Find the lines of the data below that include "sortiments". Report their number only.

SOURCE INFORMATION START

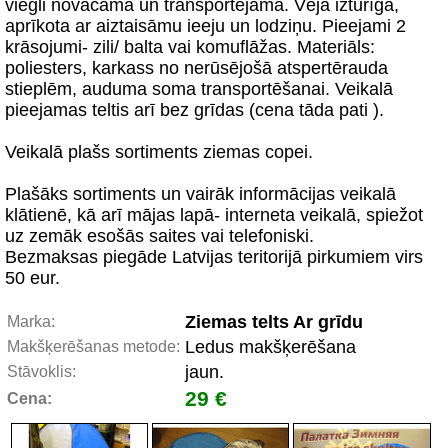
viegli novācama un transportējama. Vēja izturīga,
aprīkota ar aiztaisāmu ieeju un lodziņu. Pieejami 2
krāsojumi- zili/ balta vai komuflāžas. Materiāls:
poliesters, karkass no nerūsējošā atspertērauda
stieplēm, auduma soma transportēšanai. Veikalā
pieejamas teltis arī bez grīdas (cena tāda pati ).
Veikalā plašs sortiments ziemas copei.
Plašāks sortiments un vairāk informācijas veikalā
klātienē, kā arī mājas lapā- interneta veikalā, spiežot
uz zemāk esošās saites vai telefoniski.
Bezmaksas piegāde Latvijas teritorijā pirkumiem virs
50 eur.
Ziemas telts Ar grīdu
Marka:
Ledus makšķerēšana
Makšķerēšanas metode:
jaun.
Stāvoklis:
29 €
Cena:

SOURCE INFORMATION END

### RESULT FOR THIS TASK
2